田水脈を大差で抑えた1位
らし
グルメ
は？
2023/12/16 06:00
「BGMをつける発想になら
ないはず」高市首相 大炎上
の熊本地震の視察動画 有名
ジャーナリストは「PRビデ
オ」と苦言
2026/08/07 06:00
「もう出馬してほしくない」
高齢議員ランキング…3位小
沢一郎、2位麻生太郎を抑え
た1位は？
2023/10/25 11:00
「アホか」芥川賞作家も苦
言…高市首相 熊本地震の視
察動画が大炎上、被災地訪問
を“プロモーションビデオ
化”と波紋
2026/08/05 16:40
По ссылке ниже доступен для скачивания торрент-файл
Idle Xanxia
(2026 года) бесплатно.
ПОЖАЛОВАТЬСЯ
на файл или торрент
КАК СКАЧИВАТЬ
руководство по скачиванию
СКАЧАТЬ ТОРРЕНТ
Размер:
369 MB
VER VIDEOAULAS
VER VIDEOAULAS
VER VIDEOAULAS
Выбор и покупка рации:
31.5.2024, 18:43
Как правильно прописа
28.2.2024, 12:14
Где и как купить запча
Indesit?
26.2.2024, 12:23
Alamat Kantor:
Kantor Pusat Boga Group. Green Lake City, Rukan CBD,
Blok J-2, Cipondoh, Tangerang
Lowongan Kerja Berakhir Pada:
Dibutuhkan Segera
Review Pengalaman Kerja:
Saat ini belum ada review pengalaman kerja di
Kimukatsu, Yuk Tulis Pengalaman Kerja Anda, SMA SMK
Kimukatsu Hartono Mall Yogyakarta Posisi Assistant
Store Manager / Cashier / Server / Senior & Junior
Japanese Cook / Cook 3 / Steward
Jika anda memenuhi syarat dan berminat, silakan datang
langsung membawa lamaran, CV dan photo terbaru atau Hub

☆ ☆ ☆ ☆ ☆ ☆ ☆

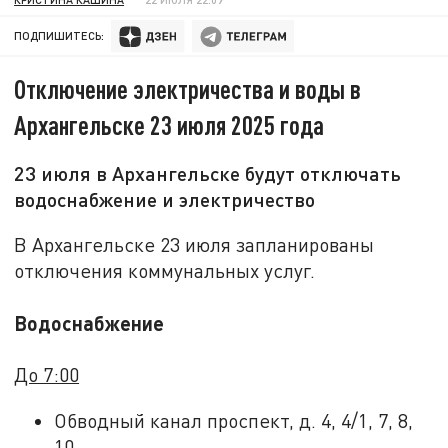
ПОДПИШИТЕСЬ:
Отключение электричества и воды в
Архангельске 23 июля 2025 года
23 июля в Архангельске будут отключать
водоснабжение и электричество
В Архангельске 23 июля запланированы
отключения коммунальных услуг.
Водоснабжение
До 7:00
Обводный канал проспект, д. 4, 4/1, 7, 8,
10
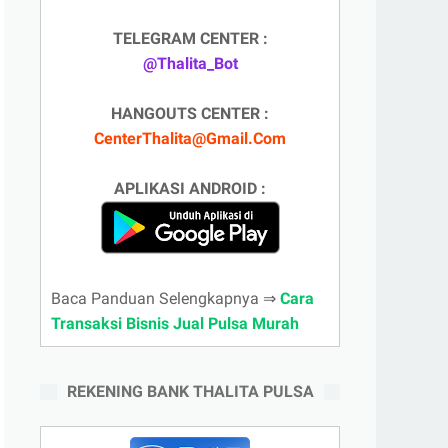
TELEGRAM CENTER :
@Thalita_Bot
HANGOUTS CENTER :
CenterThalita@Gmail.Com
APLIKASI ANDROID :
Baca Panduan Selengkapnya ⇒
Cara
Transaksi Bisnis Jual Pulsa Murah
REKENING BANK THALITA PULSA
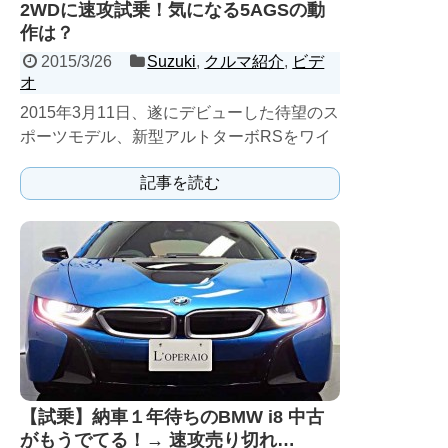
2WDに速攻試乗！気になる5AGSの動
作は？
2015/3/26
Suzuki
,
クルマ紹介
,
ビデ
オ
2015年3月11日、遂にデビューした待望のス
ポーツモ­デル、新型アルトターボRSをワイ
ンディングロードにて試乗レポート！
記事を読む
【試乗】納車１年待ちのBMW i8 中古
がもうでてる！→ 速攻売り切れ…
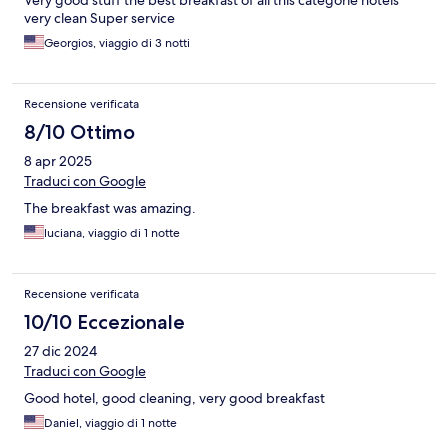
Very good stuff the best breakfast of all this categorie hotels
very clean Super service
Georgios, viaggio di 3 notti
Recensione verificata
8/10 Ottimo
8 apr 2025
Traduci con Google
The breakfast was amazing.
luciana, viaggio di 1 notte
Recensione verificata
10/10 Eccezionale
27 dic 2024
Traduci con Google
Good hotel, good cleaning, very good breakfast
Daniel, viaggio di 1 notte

☆ ☆ ☆ ☆ ☆ ☆ ☆

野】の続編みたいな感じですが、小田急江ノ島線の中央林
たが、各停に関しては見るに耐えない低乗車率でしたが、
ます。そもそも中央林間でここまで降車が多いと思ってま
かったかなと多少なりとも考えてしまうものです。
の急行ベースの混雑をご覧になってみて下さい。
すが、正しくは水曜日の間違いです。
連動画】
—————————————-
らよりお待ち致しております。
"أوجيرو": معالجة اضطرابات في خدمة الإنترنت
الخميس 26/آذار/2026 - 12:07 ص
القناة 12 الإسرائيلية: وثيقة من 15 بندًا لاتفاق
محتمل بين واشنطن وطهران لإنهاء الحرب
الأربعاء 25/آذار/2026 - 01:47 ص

☆ ☆ ☆ ☆ ☆ ☆ ☆

-- Your goal --
Only the lines between the one with "2WDに速攻試乗！気になる5AGSの動" and the one with "Daniel, viaggio di 1 notte", those two included, get copied from the material above. Keep it exact and free of pictures.

-- Response area --
2WDに速攻試乗！気になる5AGSの動
作は？
2015/3/26
Suzuki
,
クルマ紹介
,
ビデ
オ
2015年3月11日、遂にデビューした待望のス
ポーツモ­デル、新型アルトターボRSをワイ
ンディングロードにて試乗レポート！
記事を読む
【試乗】納車１年待ちのBMW i8 中古
がもうでてる！→ 速攻売り切れ…
Very good stuff the best breakfast of all this categorie hotels
very clean Super service
Georgios, viaggio di 3 notti
Recensione verificata
8/10 Ottimo
8 apr 2025
Traduci con Google
The breakfast was amazing.
luciana, viaggio di 1 notte
Recensione verificata
10/10 Eccezionale
27 dic 2024
Traduci con Google
Good hotel, good cleaning, very good breakfast
Daniel, viaggio di 1 notte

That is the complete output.